Капитан неопределенно кивнул и громко позвал из коридора помдежа Юру, чтобы тот увёл задержанного в камеру. Потом ещё раз пробежался глазами по протоколу допроса, смакуя некоторые строчки по несколько раз, как смакует шеф-повар особо удавшееся блюдо, улыбнулся и убрал протокол в сейф.
***
Солнце уже спряталось за огромную водонапорную башню, и в воздухе медленно, но верно начала разливаться милая сердцу вечерняя прохлада. Тиктак вышел на высокое свежеокрашенное крыльцо районного отдела полиции и потянулся до хруста в костях. Блаженно прикрыл глаза, замер так на несколько секунд, напряжённый, будто струна, шумно выдохнул и обмяк. Его черты лица стали умиротворённее, приветливее и плавнее. Медленно, наслаждаясь каждым движением, он достал из пачки сигарету и задумчиво её помял. Потом прикурил, затянулся, выпустил в воздух почти идеальное колечко сизого дыма и долго смотрел, как оно тает, колеблясь от незаметных порывов всё ещё горячего ветра. Дождавшись, когда кольцо исчезнет совсем, Константин Геннадьевич достал телефон и по памяти набрал нужный номер.

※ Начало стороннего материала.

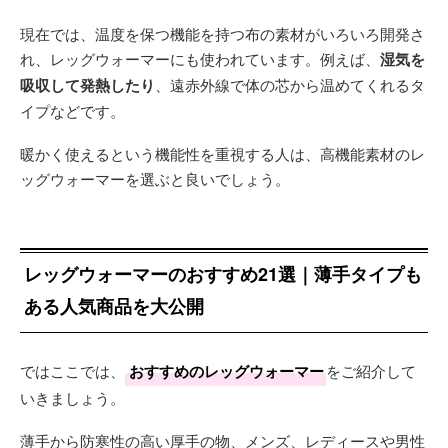
現在では、温度を保つ機能を持つ布の素材がいろいろ開発さ
れ、レッグウォーマーにも使われています。例えば、
湿気を
吸収して発熱したり
、遠赤外線で体の芯から温めてくれるタ
イプなどです。
暖かく使えるという機能性を重視する人は、高機能素材のレ
ッグウォーマーを選ぶと良いでしょう。
レッグウォーマーのおすすめ21選｜薄手タイプも
ある人気商品を大公開
ではここでは、
おすすめのレッグウォーマー
をご紹介して
いきましょう。
薄手から防寒性の高い厚手の物、メンズ、レディースや男性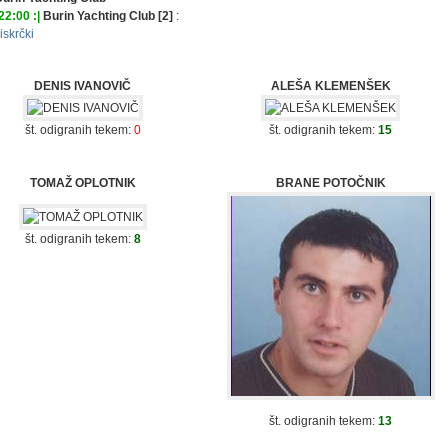
 22:00 :|
Burin Yachting Club [2]
:
iskrčki
DENIS IVANOVIČ
ALEŠA KLEMENŠEK
št. odigranih tekem:
0
št. odigranih tekem:
15
TOMAŽ OPLOTNIK
BRANE POTOČNIK
št. odigranih tekem:
8
št. odigranih tekem:
13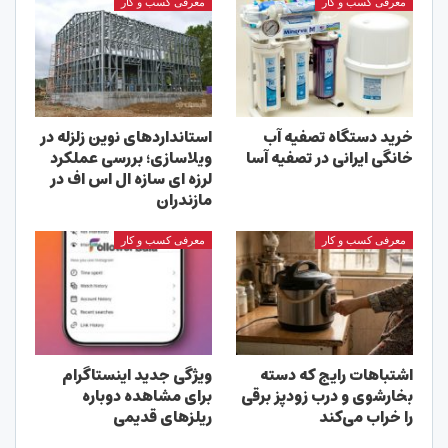
معرفی کسب و کار
معرفی کسب و کار
خرید دستگاه تصفیه آب
استانداردهای نوین زلزله در
خانگی ایرانی در تصفیه آسا
ویلاسازی؛ بررسی عملکرد
لرزه ای سازه ال اس اف در
مازندران
معرفی کسب و کار
معرفی کسب و کار
اشتباهات رایج که دسته
ویژگی جدید اینستاگرام
بخارشوی و درب زودپز برقی
برای مشاهده دوباره
را خراب می‌کند
ریلزهای قدیمی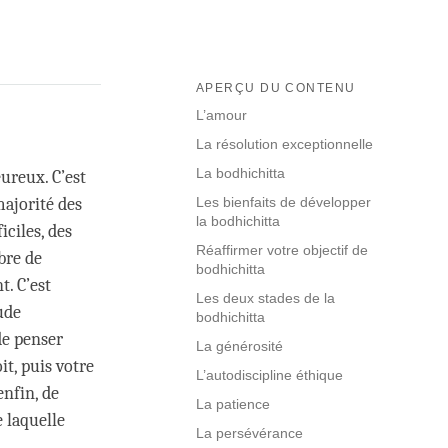
APERÇU DU CONTENU
L’amour
La résolution exceptionnelle
La bodhichitta
ureux. C’est
majorité des
Les bienfaits de développer
la bodhichitta
iciles, des
Réaffirmer votre objectif de
bre de
bodhichitta
. C’est
Les deux stades de la
ude
bodhichitta
de penser
La générosité
t, puis votre
L’autodiscipline éthique
enfin, de
La patience
 laquelle
La persévérance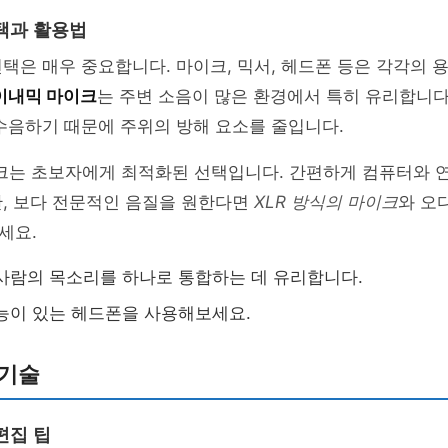
택과 활용법
택은 매우 중요합니다. 마이크, 믹서, 헤드폰 등은 각각의 
이내믹 마이크
는 주변 소음이 많은 환경에서 특히 유리합니다
수음하기 때문에 주위의 방해 요소를 줄입니다.
이크는 초보자에게 최적화된 선택입니다. 간편하게 컴퓨터와 연
만, 보다 전문적인 음질을 원한다면
XLR 방식의 마이크
와 오
세요.
사람의 목소리를 하나로 통합하는 데 유리합니다.
능이 있는 헤드폰을 사용해보세요.
 기술
편집 팁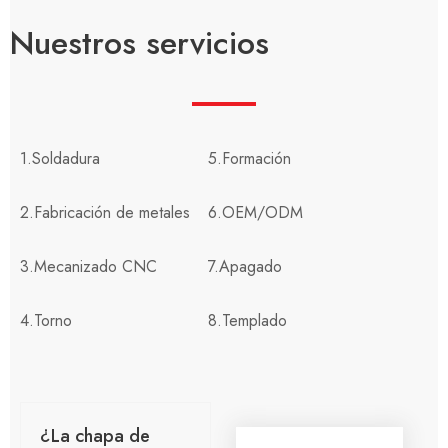
Nuestros servicios
1.Soldadura
5.Formación
2.Fabricación de metales
6.OEM/ODM
3.Mecanizado CNC
7.Apagado
4.Torno
8.Templado
¿La chapa de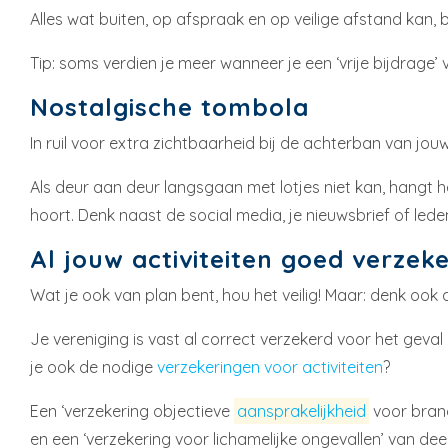
Alles wat buiten, op afspraak en op veilige afstand kan,
Tip: soms verdien je meer wanneer je een ‘vrije bijdrage’ 
Nostalgische tombola
In ruil voor extra zichtbaarheid bij de achterban van jouw
Als deur aan deur langsgaan met lotjes niet kan, hangt h
hoort. Denk naast de social media, je nieuwsbrief of lede
Al jouw activiteiten goed verzek
Wat je ook van plan bent, hou het veilig! Maar: denk ook 
Je vereniging is vast al correct verzekerd voor het gev
je ook de nodige
verzekeringen voor activiteiten
?
Een ‘verzekering objectieve
aansprakelijkheid
voor brand
en een ‘verzekering voor lichamelijke ongevallen’ van de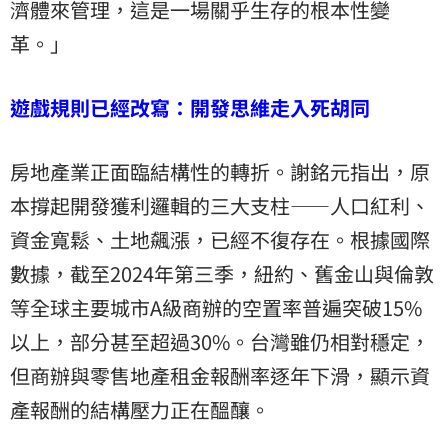
濟體來管理，這是一場關乎生存的根本性變
革。」
遊戲規則已經改寫：開發思維走入死胡同
房地產業正面臨結構性的轉折。謝銘元指出，原
本撐起開發獲利邏輯的三大支柱——人口紅利、
資金寬鬆、土地飆漲，已經不復存在。根據國際
數據，截至2024年第三季，紐約、舊金山與倫敦
等全球主要城市A級商辦的空置率普遍突破15%
以上，部分甚至超過30%。台灣雖仍相對穩定，
但商辦與零售地產租金報酬率逐年下滑，顯示資
產報酬的結構壓力正在醞釀。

- Алло, Виктор Иванович? Здравствуй, дорогой! Удобно? Да-да, по поводу убийства Кешки. Всё хорошо, это просто идиотское, нелепое стечение обстоятельств и не более того. Нет-нет, не охота! Да, мне убийца это сам сказал. Если человека слушать, то он расскажет всё и даже больше. Я его уже направил к тебе на освидетельствование, скоро привезут. Ты уж будь добр, Виктор Иванович, сделай так, чтобы он не дожил до утра. Да, пусть сердце. Нет, не переживай, по бумагам это обычный грабитель и обычный грабёж, ничего сверхъестественного. Успокой всех наших, я на страже. Да, как всегда. Когда приглашаешь на ужин? Сегодня ночью? Не премину, дорогой Виктор Иванович, не премину! И Юрочку, племяша твоего, захвачу! Кто в меню? Девочка-подросток, первая положительная? Балуешь ты меня, балуешь! Да, ещё, придержи-ка ты тогда этого Ван Хельсинга до поры, есть у меня блестящая идея. И Кешку, Кешку тоже позови, мне есть что ему сказать!